■ WHAT TO PRODUCE
Return the lines of the material below exactly, beginning with the line that has "Wir verwend" in it and finishing with the line that has "intuitive comme un moyen de connecter à" in it. Leave all pictures aside.

■ DATA SECTION
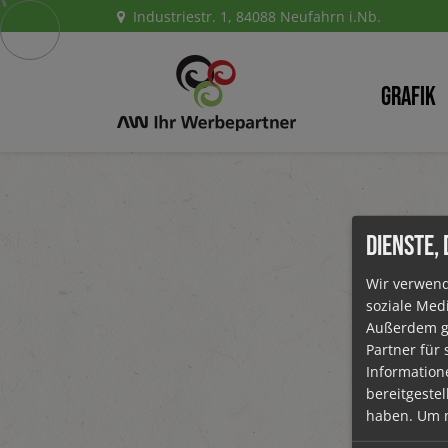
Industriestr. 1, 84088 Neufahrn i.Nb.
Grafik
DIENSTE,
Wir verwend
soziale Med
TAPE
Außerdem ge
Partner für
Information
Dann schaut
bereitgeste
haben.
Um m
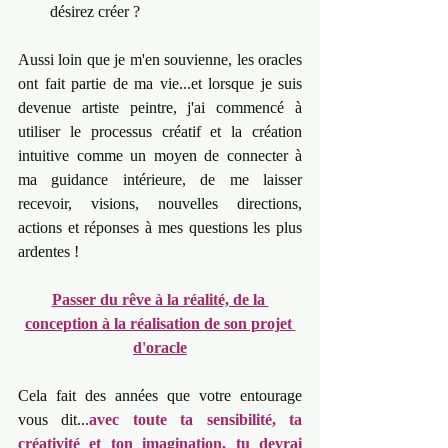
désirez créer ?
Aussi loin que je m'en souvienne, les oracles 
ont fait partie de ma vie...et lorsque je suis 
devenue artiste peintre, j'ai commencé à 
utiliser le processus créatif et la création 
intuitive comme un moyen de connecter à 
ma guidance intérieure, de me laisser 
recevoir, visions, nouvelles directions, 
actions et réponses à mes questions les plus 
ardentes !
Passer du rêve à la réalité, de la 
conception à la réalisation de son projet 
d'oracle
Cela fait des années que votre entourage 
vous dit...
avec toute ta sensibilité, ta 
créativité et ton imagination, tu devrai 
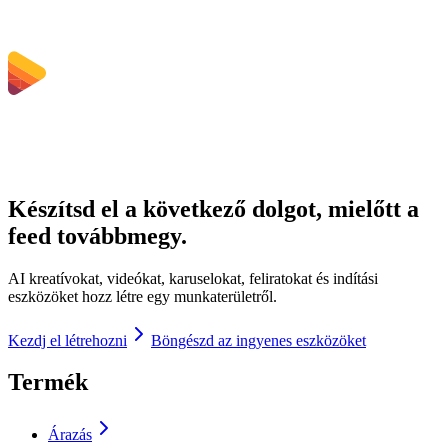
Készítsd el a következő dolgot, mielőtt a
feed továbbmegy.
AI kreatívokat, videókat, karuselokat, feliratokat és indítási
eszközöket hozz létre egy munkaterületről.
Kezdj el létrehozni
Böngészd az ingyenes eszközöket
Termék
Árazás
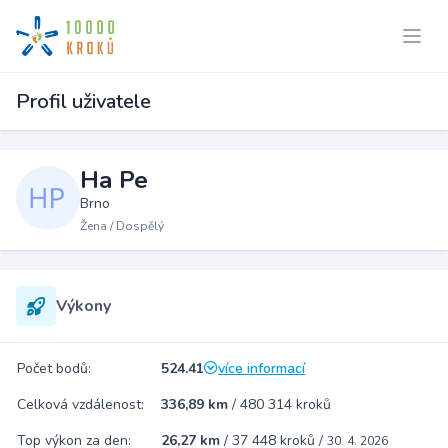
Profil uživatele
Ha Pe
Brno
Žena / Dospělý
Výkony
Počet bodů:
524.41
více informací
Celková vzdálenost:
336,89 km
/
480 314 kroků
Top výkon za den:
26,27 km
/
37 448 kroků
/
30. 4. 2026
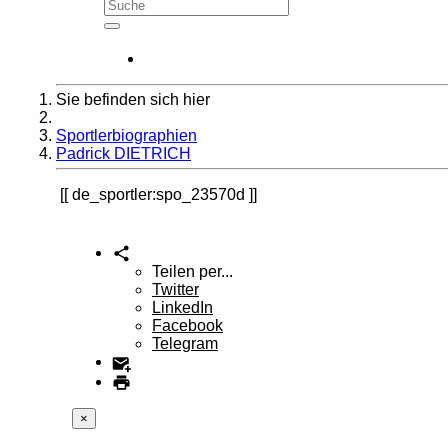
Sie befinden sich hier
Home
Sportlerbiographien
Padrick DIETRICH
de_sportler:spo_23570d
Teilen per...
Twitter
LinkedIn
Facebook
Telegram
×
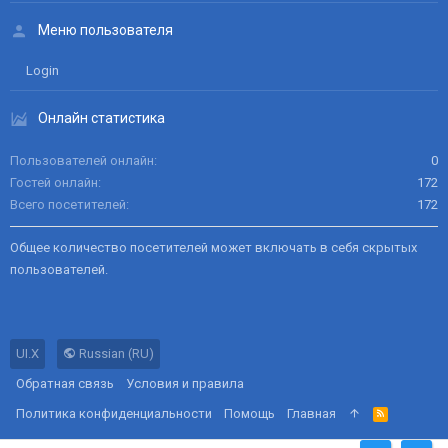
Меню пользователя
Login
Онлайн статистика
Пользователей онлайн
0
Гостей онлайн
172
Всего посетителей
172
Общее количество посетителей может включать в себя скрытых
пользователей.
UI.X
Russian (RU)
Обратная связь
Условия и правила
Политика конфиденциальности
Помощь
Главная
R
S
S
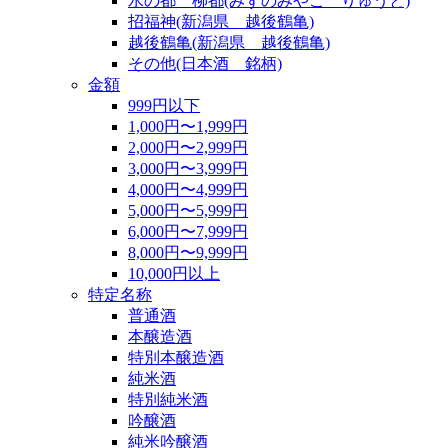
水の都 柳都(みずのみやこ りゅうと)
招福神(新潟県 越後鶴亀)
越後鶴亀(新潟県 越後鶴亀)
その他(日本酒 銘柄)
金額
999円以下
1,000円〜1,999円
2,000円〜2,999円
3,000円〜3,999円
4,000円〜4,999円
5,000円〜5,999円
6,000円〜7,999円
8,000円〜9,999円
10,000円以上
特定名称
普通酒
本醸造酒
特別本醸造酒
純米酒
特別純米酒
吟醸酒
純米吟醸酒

■ YOUR SOLUTION
Wir verwend
soziale Med
TAPE
Außerdem ge
Partner für
Information
Dann schaut
bereitgeste
haben.
Um m
désirez créer ?
Aussi loin que je m'en souvienne, les oracles 
ont fait partie de ma vie...et lorsque je suis 
devenue artiste peintre, j'ai commencé à 
utiliser le processus créatif et la création 
intuitive comme un moyen de connecter à 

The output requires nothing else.